Content starts

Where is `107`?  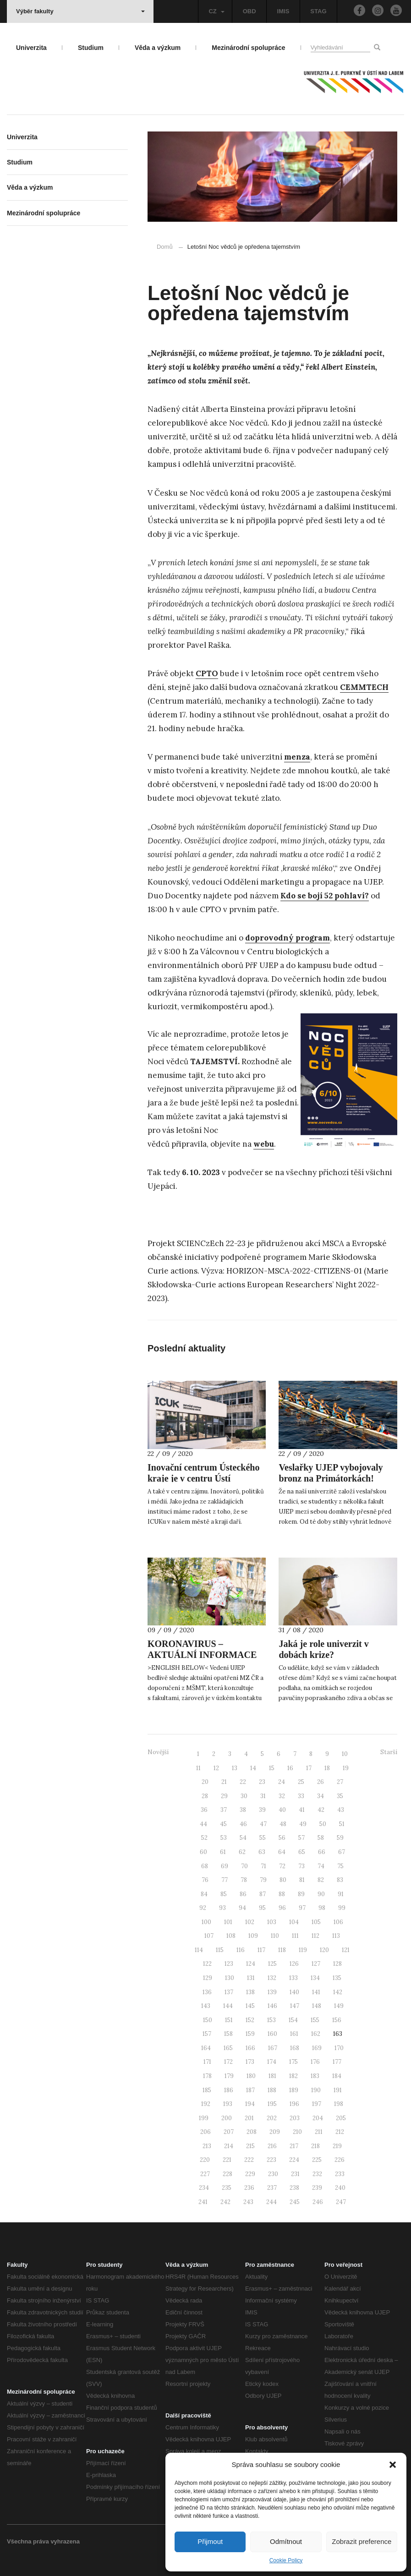 107 is located at coordinates (209, 1936).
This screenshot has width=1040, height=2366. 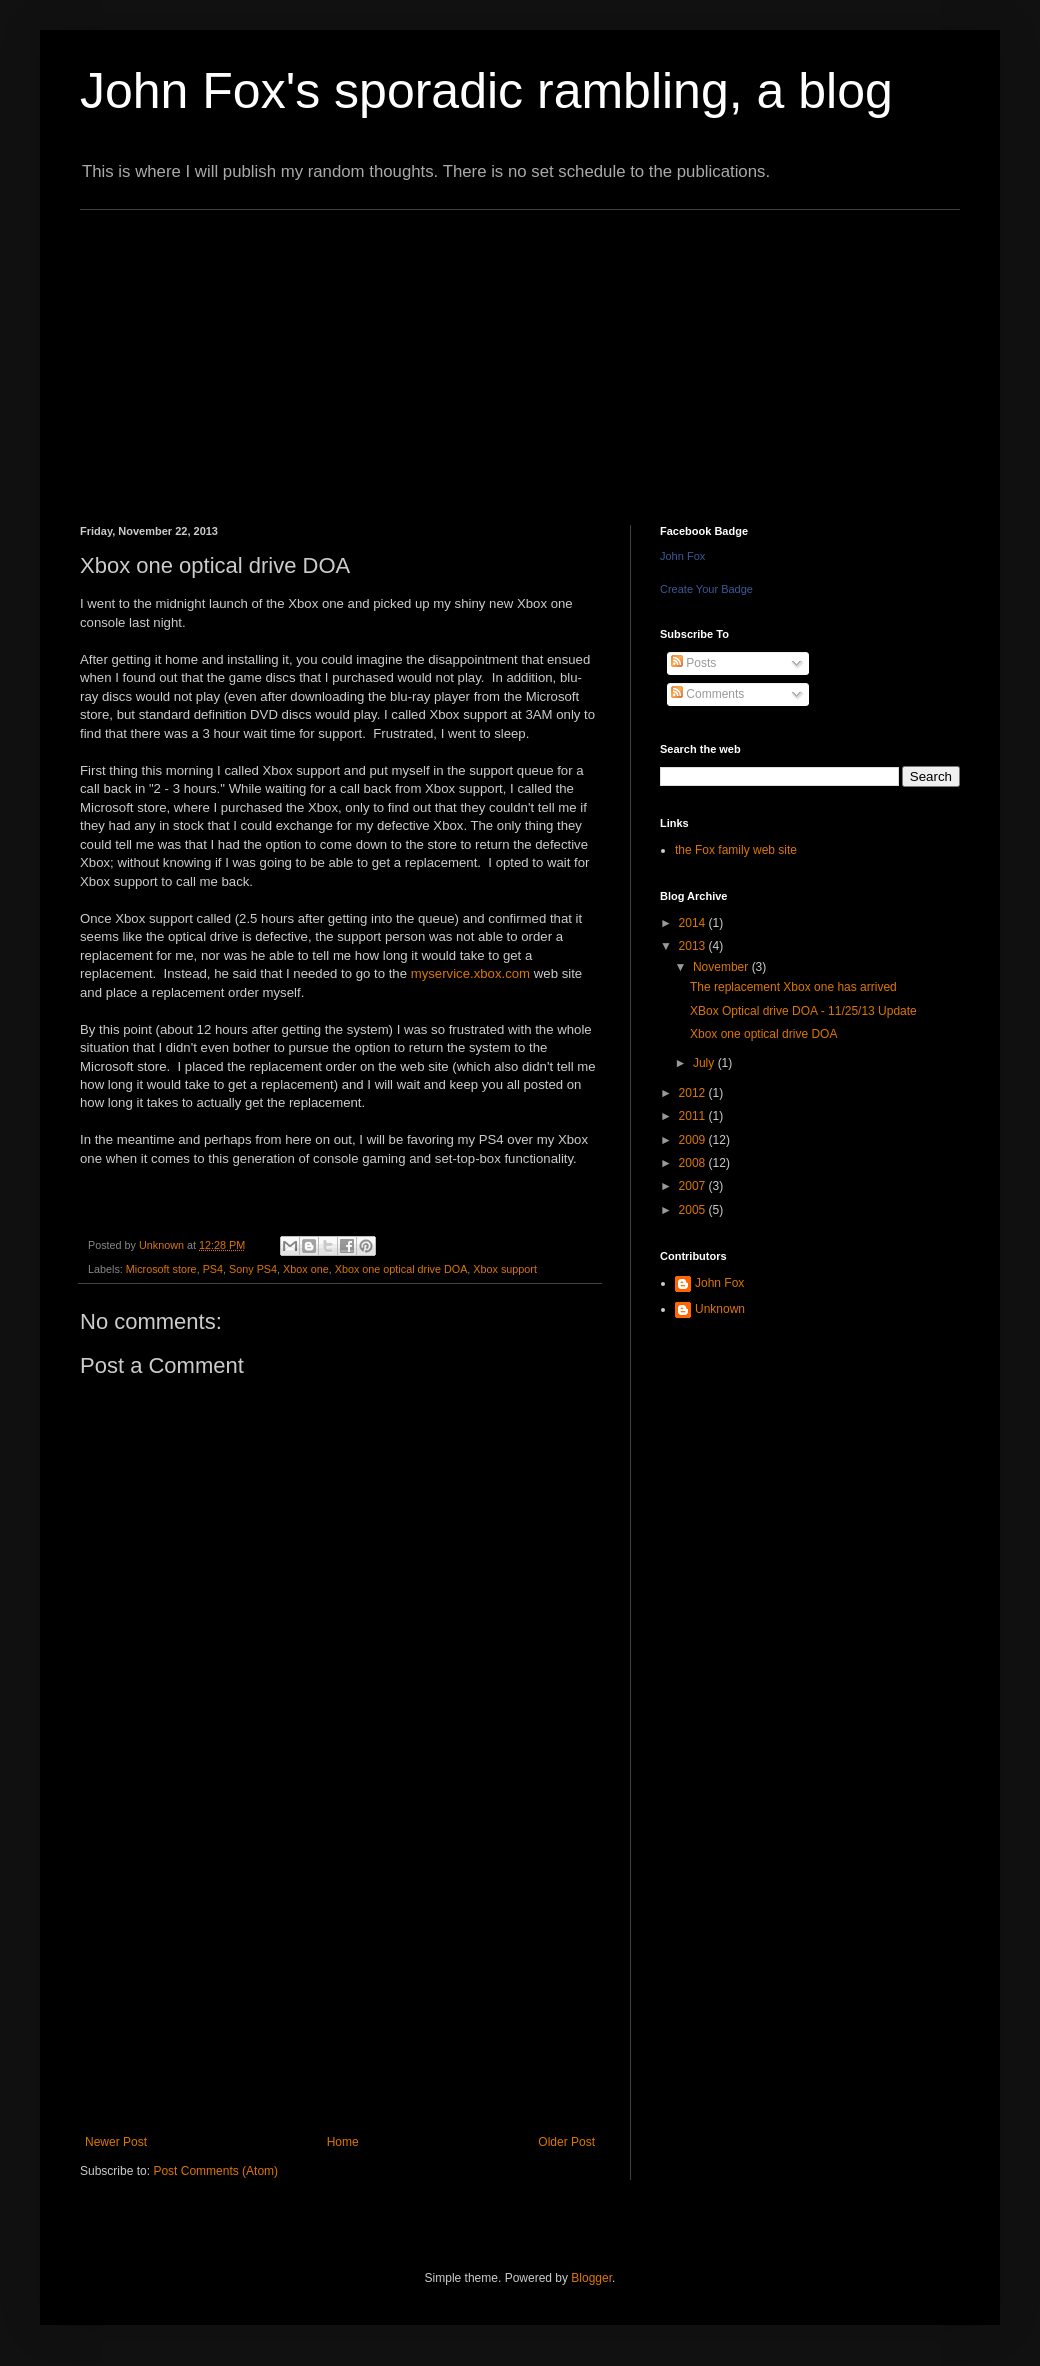 What do you see at coordinates (682, 556) in the screenshot?
I see `John Fox` at bounding box center [682, 556].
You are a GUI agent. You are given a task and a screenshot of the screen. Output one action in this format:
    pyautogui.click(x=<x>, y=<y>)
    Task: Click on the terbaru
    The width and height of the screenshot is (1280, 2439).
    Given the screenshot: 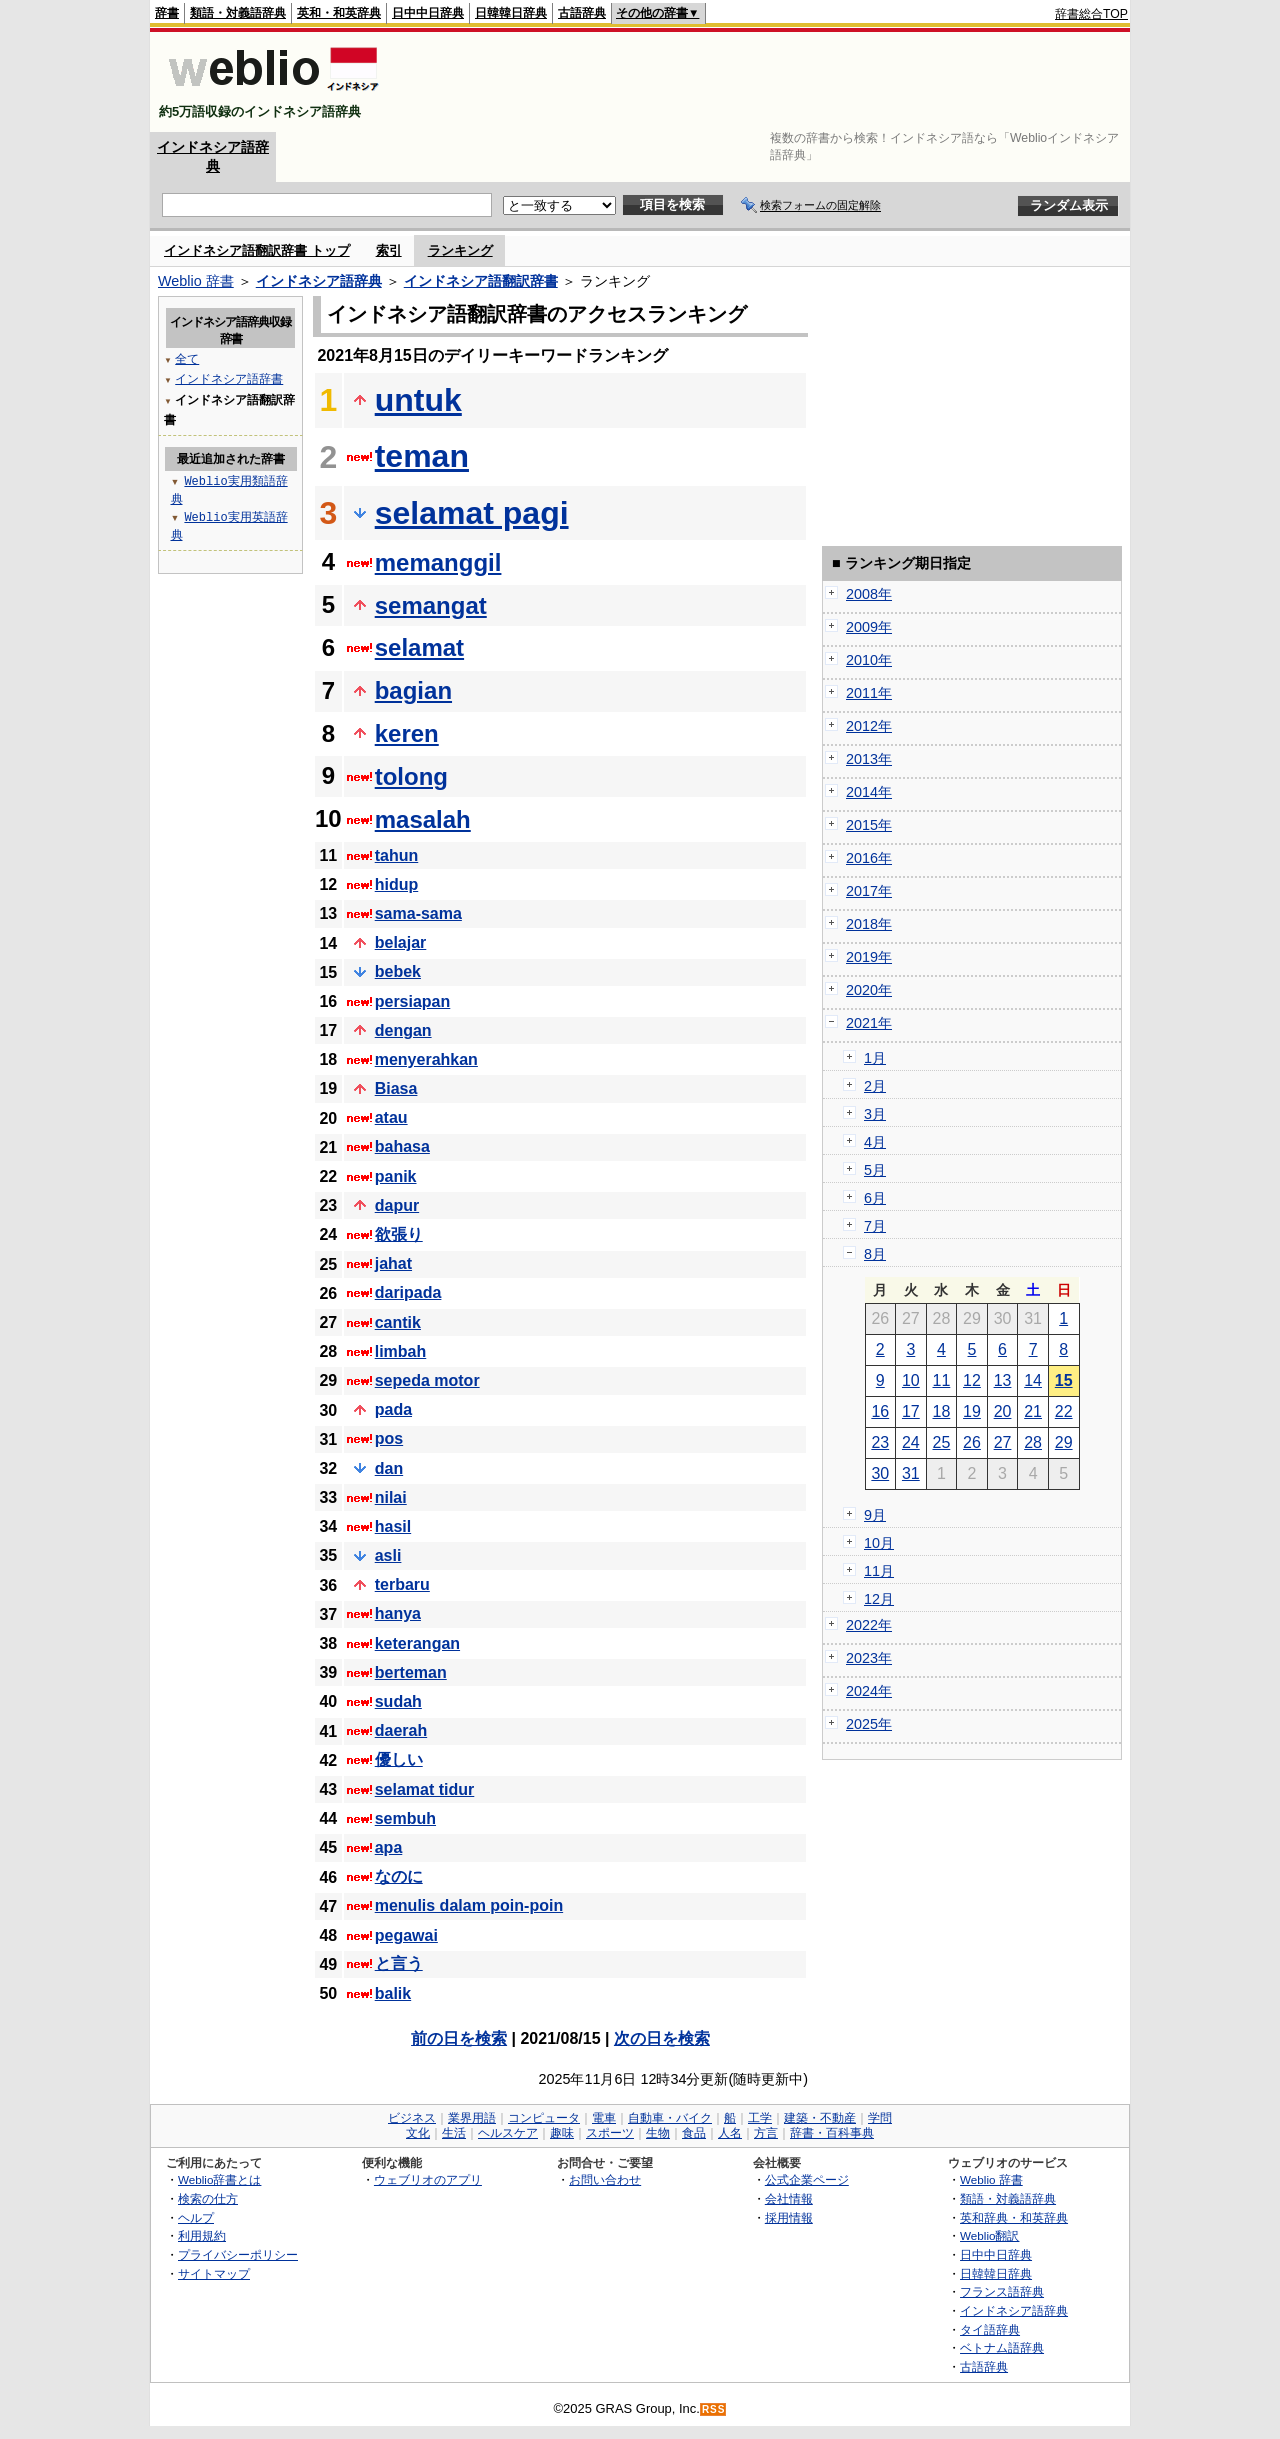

Content ends

Work to complete
Would you transcribe, exactly and only, the lines from the one that contains "The width and" through the last line of the data above, without any pictures?

Solution to this task
    The width and height of the screenshot is (1280, 2439).
    Given the screenshot: 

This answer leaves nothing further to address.